All this talk about relationships and I haven’t mentioned the most important thing: what do I bring to the table?
Well, first of all, helllllooo 😜
No, but really, as a person with a disability I think in addition to my many endearing qualities, NOT bringing attention to my disability is something that just kind of happened naturally for me. (This page aside). It’s obvious when you first see me but it’s also not what I’m all about. As those around me get to know me, my disability becomes less apparent and almost invisible.

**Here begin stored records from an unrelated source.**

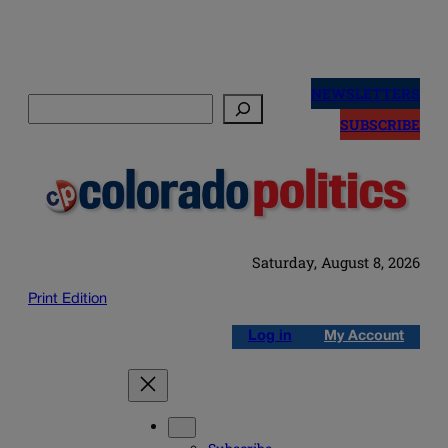
Skip
to
NEWSLETTERS
Search
content
SUBSCRIBE
Saturday, August 8, 2026
Print Edition
Log in
My Account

I’ve had people say to me many times, “I forget you’re in a wheelchair.” So weird, right? It’s like I’m so fucking amazing I overshadow the obvious. But it’s true. Just because I have a disability, it doesn’t mean my entire life has to revolve around it. To be clear, physically my life does in fact revolve around it, but we’ll save that for another time.

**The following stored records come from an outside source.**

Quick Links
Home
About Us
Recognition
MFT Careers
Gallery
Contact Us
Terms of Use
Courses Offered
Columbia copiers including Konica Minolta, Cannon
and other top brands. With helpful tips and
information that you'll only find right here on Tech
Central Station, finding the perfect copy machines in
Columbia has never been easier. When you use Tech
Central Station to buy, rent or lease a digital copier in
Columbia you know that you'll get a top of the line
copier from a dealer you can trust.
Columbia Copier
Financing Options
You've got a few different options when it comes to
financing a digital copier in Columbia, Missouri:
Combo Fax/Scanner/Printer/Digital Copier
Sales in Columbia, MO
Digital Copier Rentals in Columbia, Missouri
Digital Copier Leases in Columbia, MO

Just because something is a part of you, it doesn’t have to consume you. It doesn’t have to always be a part of the conversation. It doesn’t have to justify they why and how of every day living and how those around you see and feel about you.
Think about it in terms of social media. You ‘meet’ or ‘talk’ to people you’ve never met in person. How would you react if your online conversations or comments were always negative or relating to something from the past that someone can’t let go? How much fun would it be if we were getting to know each other and every question you asked I answered using my disability? Annoying? Whiny? Boring? Yes, yes, and yes.

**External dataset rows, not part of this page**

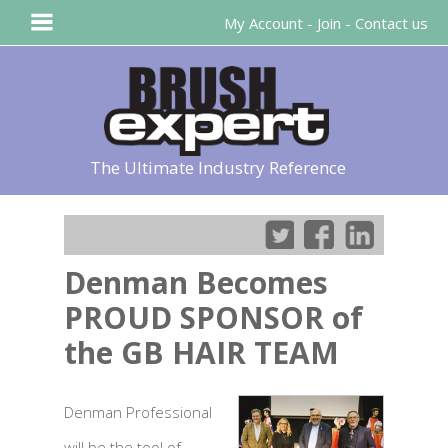
My Account
-
Join
-
Contact us
The Ultimate Industry Reference
Denman Becomes
PROUD SPONSOR of
the GB HAIR TEAM
Denman Professional
will be the tool of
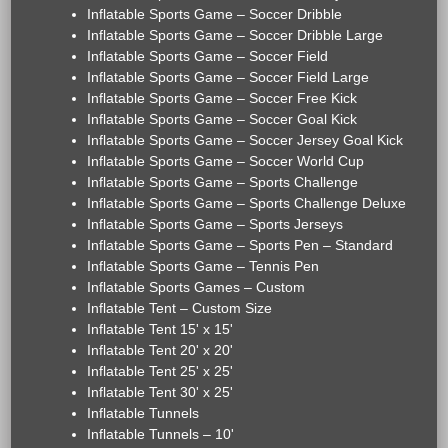
Inflatable Sports Game – Soccer Dribble
Inflatable Sports Game – Soccer Dribble Large
Inflatable Sports Game – Soccer Field
Inflatable Sports Game – Soccer Field Large
Inflatable Sports Game – Soccer Free Kick
Inflatable Sports Game – Soccer Goal Kick
Inflatable Sports Game – Soccer Jersey Goal Kick
Inflatable Sports Game – Soccer World Cup
Inflatable Sports Game – Sports Challenge
Inflatable Sports Game – Sports Challenge Deluxe
Inflatable Sports Game – Sports Jerseys
Inflatable Sports Game – Sports Pen – Standard
Inflatable Sports Game – Tennis Pen
Inflatable Sports Games – Custom
Inflatable Tent – Custom Size
Inflatable Tent 15' x 15'
Inflatable Tent 20' x 20'
Inflatable Tent 25' x 25'
Inflatable Tent 30' x 25'
Inflatable Tunnels
Inflatable Tunnels – 10'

I’ve said it before and I’ll say it again: Shit happens - to all of us. We ALL carry some sort of baggage inside or out (or both in my case), but that shouldn’t characterize who we are. It’s not fun to relive your tragedy day in and day out. It’s not pleasant for anyone when your attitude revolves around something you just can’t let be.
It’s okay to share your experiences - good or bad - but they absolutely shouldn’t define who you are.